Фрэнсис начинал подмерзать; он чувствовал себя старым сентиментальным дураком. Над ним равнодушно высилась Игла – стрела, нацеленная в холодное нью-йоркское небо. На ум ему пришла строфа из Гомера: «Песня моя – к златострельной и любящей шум Артемиде, деве достойной, оленей гоняющей, стрелолюбивой»[1 - Гомер, гимн «К Артемиде». Перевод В. Вересаева. (Здесь и далее примеч. перев.)]. Наконец он грузно поднялся и зашагал обратно в сторону дома, где распорядился, чтобы лакей подготовил его личную спальню, поскольку – признался он слуге, – после того как он переговорит с миссис Уинстон, та едва ли благосклонно отнесется к мысли разделить с ним свою.
СОФИИ УИНСТОН, ОТЕЛЬ «ПЕРА ПАЛАС», КОНСТАНТИНОПОЛЬ
СОГЛАСЕН ИЗМЕНЕНИЯ КОНТРАКТЕ И МАРШРУТЕ. ДЕНЬГИ ВЫШЛЮ ПЕРЕВОДОМ. УДАЧИ ПОИСКАХ.
ФРЭНСИС УИНСТОН
3
– Мистер Ахмад вернулся! Мистер Ахмад вернулся! – возбужденно перешептывались на улицах Маленькой Сирии ребятишки, на время оторвавшись от игры в пятнашки и классики.
И это действительно было так, ибо из лавки жестянщика на всю улицу разносился звонкий стук молота по наковальне: дзынь-дзынь, дзынь-дзынь – звенел молот, совсем не так, как в руках мистера Арбели, медленнее и увереннее, точно сердцебиение великана.
Ребятня обожала мистера Ахмада. В их глазах его окутывал флер некоторой загадочности, поскольку он был бедуином из пустыни – ну или, во всяком случае, так он им говорил, – а не христианином по рождению и крещению, как их отцы. Ребятишки обожали выдумывать о нем всяческие небылицы, утверждая, что он обладает магическими способностями и может свистом призывать к себе птиц и месяцами обходиться без еды и воды. Когда эти небылицы доходили до его ушей, он не подтверждал и не отрицал их – лишь вскидывал бровь и прижимал палец к губам.

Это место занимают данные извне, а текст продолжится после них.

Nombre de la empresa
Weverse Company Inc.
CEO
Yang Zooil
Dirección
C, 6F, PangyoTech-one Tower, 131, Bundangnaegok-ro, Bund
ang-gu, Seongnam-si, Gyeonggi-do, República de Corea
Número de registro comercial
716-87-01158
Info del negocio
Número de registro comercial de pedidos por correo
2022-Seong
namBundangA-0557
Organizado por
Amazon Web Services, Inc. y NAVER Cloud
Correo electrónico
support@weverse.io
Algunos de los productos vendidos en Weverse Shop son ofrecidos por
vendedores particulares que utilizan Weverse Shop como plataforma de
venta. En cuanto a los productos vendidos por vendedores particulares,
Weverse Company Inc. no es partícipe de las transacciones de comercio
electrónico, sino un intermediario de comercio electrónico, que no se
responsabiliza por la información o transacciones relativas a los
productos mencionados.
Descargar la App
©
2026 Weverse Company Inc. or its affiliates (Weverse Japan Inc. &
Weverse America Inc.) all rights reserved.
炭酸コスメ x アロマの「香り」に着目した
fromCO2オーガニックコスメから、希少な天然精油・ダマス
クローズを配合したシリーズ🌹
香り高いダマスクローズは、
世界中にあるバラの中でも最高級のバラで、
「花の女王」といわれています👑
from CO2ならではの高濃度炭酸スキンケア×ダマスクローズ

Среди взрослых обитателей Маленькой Сирии возвращение Ахмада тоже не осталось незамеченным, дав пищу для многочисленных толков. Может, он ездил за невестой? Или за престарелой матерью, которая наконец согласилась перебраться в Америку? Но ни невесты, ни матери пока что никто не видал. Не спешил он и открывать двери лавки для посетителей, равно как и показываться в одном из многочисленных кафе на Вашингтон-стрит, чтобы поделиться свежими новостями и рассказами из дома. Люди были разочарованы, но не удивлены; Ахмад всегда оберегал свою частную жизнь с едва ли не оскорбительной одержимостью. Участия в общественной жизни, которая в основном крутилась вокруг разнообразных церквей, он практически не принимал, равно как не примыкал ни к одной из сторон в регулярных спорах между маронитами и православными, чем, казалось, даже несколько кичился. И вообще за ним укрепилась репутация человека заносчивого, хотя и несколько смягчавшаяся его связью с мистером Арбели – тот, конечно, и сам был нелюдим не без странностей, но держал себя куда как дружелюбнее и потому считался кем-то вроде чудаковатого любимого дядюшки.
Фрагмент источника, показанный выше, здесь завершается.